▸ Task requirements
Filter the listing below down to the lines with the word "размещена" and copy those.
- - - - - - -
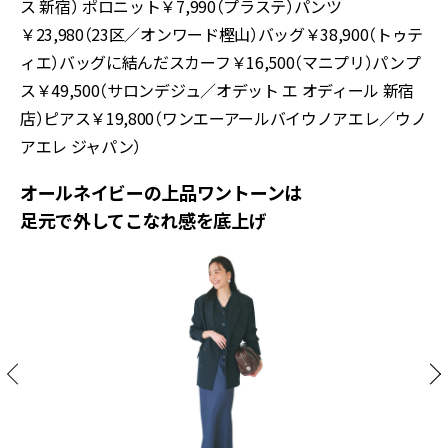
ス 新宿） ポロニット￥7,990（プラステ）パンツ
￥23,980（23区／オンワード樫山）バッグ￥38,900（トゥテ
ィエ）バッグに結んだスカーフ￥16,500（マニプリ）パンプ
ス￥49,500（サロンデジュ／オデット エ オディール 新宿
店）ピアス￥19,800（ワンエーアールバイウノアエレ／ウノ
アエレ ジャパン）
オールネイビーの上品ワントーンは
足元で外してこなれ感を底上げ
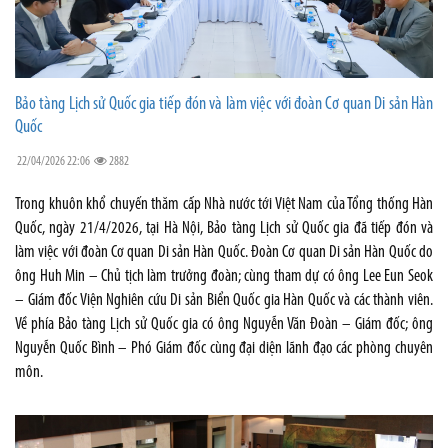
Bảo tàng Lịch sử Quốc gia tiếp đón và làm việc với đoàn Cơ quan Di sản Hàn
Quốc
22/04/2026 22:06
2882
Trong khuôn khổ chuyến thăm cấp Nhà nước tới Việt Nam của Tổng thống Hàn
Quốc, ngày 21/4/2026, tại Hà Nội, Bảo tàng Lịch sử Quốc gia đã tiếp đón và
làm việc với đoàn Cơ quan Di sản Hàn Quốc. Đoàn Cơ quan Di sản Hàn Quốc do
ông Huh Min – Chủ tịch làm trưởng đoàn; cùng tham dự có ông Lee Eun Seok
– Giám đốc Viện Nghiên cứu Di sản Biển Quốc gia Hàn Quốc và các thành viên.
Về phía Bảo tàng Lịch sử Quốc gia có ông Nguyễn Văn Đoàn – Giám đốc; ông
Nguyễn Quốc Bình – Phó Giám đốc cùng đại diện lãnh đạo các phòng chuyên
môn.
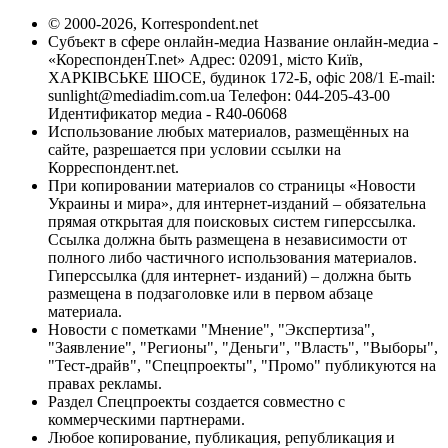
© 2000-2026, Korrespondent.net
Субъект в сфере онлайн-медиа Название онлайн-медиа -
«КореспонденТ.net» Адрес: 02091, місто Київ,
ХАРКІВСЬКЕ ШОСЕ, будинок 172-Б, офіс 208/1 E-mail:
sunlight@mediadim.com.ua
Телефон: 044-205-43-00
Идентификатор медиа - R40-06068
Использование любых материалов, размещённых на
сайте, разрешается при условии ссылки на
Корреспондент.net.
При копировании материалов со страницы «Новости
Украины и мира», для интернет-изданий – обязательна
прямая открытая для поисковых систем гиперссылка.
Ссылка должна быть размещена в независимости от
полного либо частичного использования материалов.
Гиперссылка (для интернет- изданий) – должна быть
размещена в подзаголовке или в первом абзаце
материала.
Новости с пометками "Мнение", "Экспертиза",
"Заявление", "Регионы", "Деньги", "Власть", "Выборы",
"Тест-драйв", "Спецпроекты", "Промо" публикуются на
правах рекламы.
Раздел Спецпроекты создается совместно с
коммерческими партнерами.
Любое копирование, публикация, републикация и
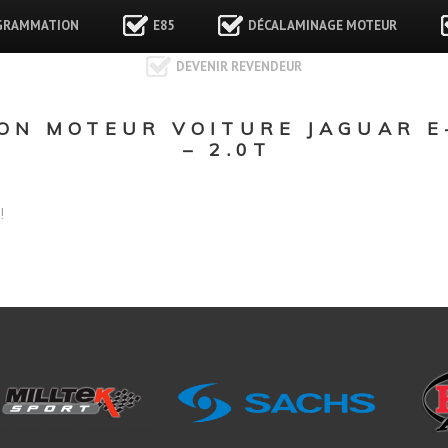
GRAMMATION
E85
DÉCALAMINAGE MOTEUR
DEVENIR REVENDEUR
N MOTEUR VOITURE JAGUAR E
– 2.0T
!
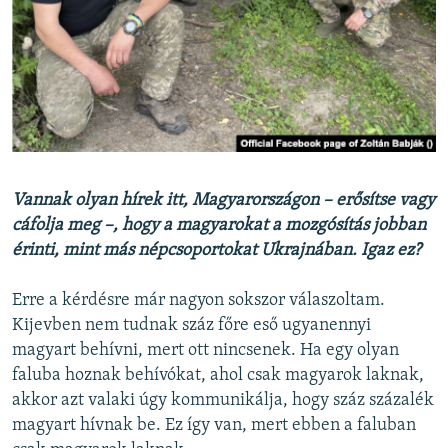
Vannak olyan hírek itt, Magyarországon – erősítse vagy
cáfolja meg –, hogy a magyarokat a mozgósítás jobban
érinti, mint más népcsoportokat Ukrajnában. Igaz ez?
Erre a kérdésre már nagyon sokszor válaszoltam.
Kijevben nem tudnak száz főre eső ugyanennyi
magyart behívni, mert ott nincsenek. Ha egy olyan
faluba hoznak behívókat, ahol csak magyarok laknak,
akkor azt valaki úgy kommunikálja, hogy száz százalék
magyart hívnak be. Ez így van, mert ebben a faluban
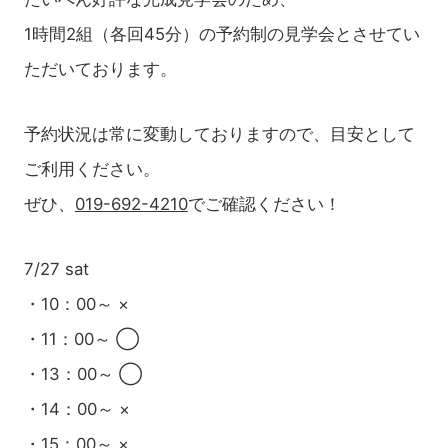
1時間2組（各回45分）の予約制の見学会とさせてい
ただいております。
予約状況は常に変動しておりますので、目安として
ご利用ください。
ぜひ、
019-692-4210
でご確認ください！
7/27 sat
・10：00～ ×
・11：00～ ◯
・13：00～ ◯
・14：00～ ×
・15：00～ ×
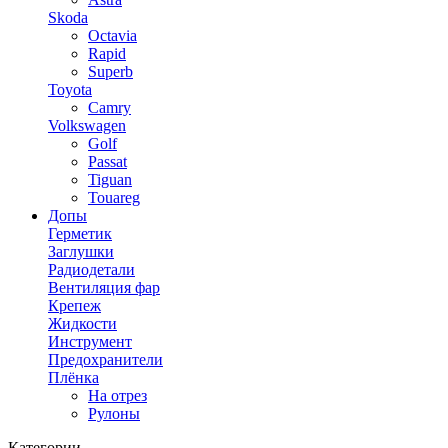
Skoda
Octavia
Rapid
Superb
Toyota
Camry
Volkswagen
Golf
Passat
Tiguan
Touareg
Допы
Герметик
Заглушки
Радиодетали
Вентиляция фар
Крепеж
Жидкости
Инструмент
Предохранители
Плёнка
На отрез
Рулоны
Категории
- - - - - - -
▸ Task response
Ссылка должна быть размещена в независимости от
размещена в подзаголовке или в первом абзаце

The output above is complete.